Once you've resolved the data validity issues to your satisfaction, you can return to the statistical analysis. Making the zeros be anything "small" will produce the same thing you've seen so far and will trigger significant results for well, date and interaction. If you want to see the impact of the detectibility-replacement, run the analysis without N16. The heterogeneous variances model probably is about as good as is feasible; you won't see any difference in the residual plots, but you'll note differences in SEs for different dates and fit statistics.

Re: Fit Statistics Missing when negative binomial distribution is used for Non-Gaussian Data.
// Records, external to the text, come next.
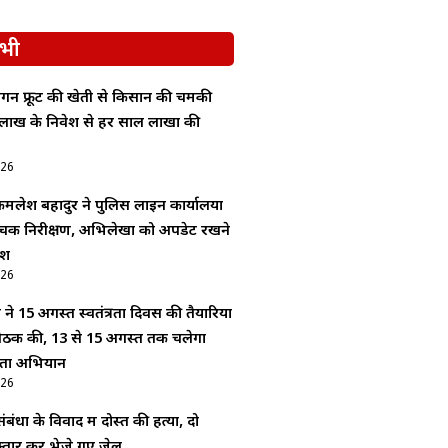
भी
्रैगन फ्रूट की खेती से किसान की चमकी
लाख के निवेश से हर साल लाखों की
026
लेश बहादुर ने पुलिस लाइन कार्यालयों
क निरीक्षण, अभिलेखों को अपडेट रखने
ेश
026
े 15 अगस्त स्वतंत्रता दिवस की तैयारियों
बैठक की, 13 से 15 अगस्त तक चलेगा
्छता अभियान
026
ंधों के विवाद में दोस्त की हत्या, दो
्तार कर भेजे गए जेल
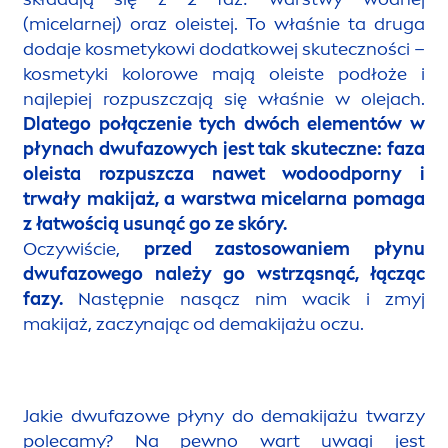
(micelarnej) oraz oleistej. To właśnie ta druga
dodaje kosmetykowi dodatkowej skuteczności –
kosmetyki kolorowe mają oleiste podłoże i
najlepiej rozpuszczają się właśnie w olejach.
Dlatego połączenie tych dwóch ele
men
tów w
płynach dwufazowych jest tak skuteczne: faza
oleista rozpuszcza nawet wodoodporny i
trwały makijaż, a warstwa micelarna pomaga
z łatwością u
sun
ąć go ze skóry.
Oczywiście,
przed zastosowaniem płynu
dwufazowego należy go wstrząsnąć, łącząc
fazy.
Następnie nasącz nim wacik i zmyj
makijaż, zaczynając od demakijażu oczu.
Jakie dwufazowe płyny do demakijażu twarzy
polecamy? Na pewno wart uwagi jest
aroebuck — Fri, 01 Dec 2017 21:07:52 GMT

You have made me think of something actually! My data set is composed of multiple depths (which I am not supposed to factor into this analysis). (Eg. 1 "sample" at 1 depth in a well has reps A & B which are my "duplicates" and I have 1 "sample" (duplicated) per depth (up to seven depths) for each well. However, each "sample" is not representative of the entire well; they are very different due to the geology, so these samples cannot be used a replicates for the well. Instead, what I did was take an average of Rep A for all the depths and another average of Rep B for all the depth to represent the well overall. These two values I am using as "replicates" for the analysis we have been discussing. What you said made me think that due to some restraints, were were unable to sample all of the same depths at each date. In N15 all 6 depths were sampled, but in N16 only three were sampled. You made me realize that an entire "well" average would therefore not be comparable between dates. What I should do instead is find the depths that were sampled on all four dates and only look at those. This, I think should balance things out quite a bit more. This will help with well 29 as well; two of the three depths were non-detect, while one had detection in only one of the replicates (this can happen particularly at very low copy numbers). I will give it a shot and see how it affects the outcome.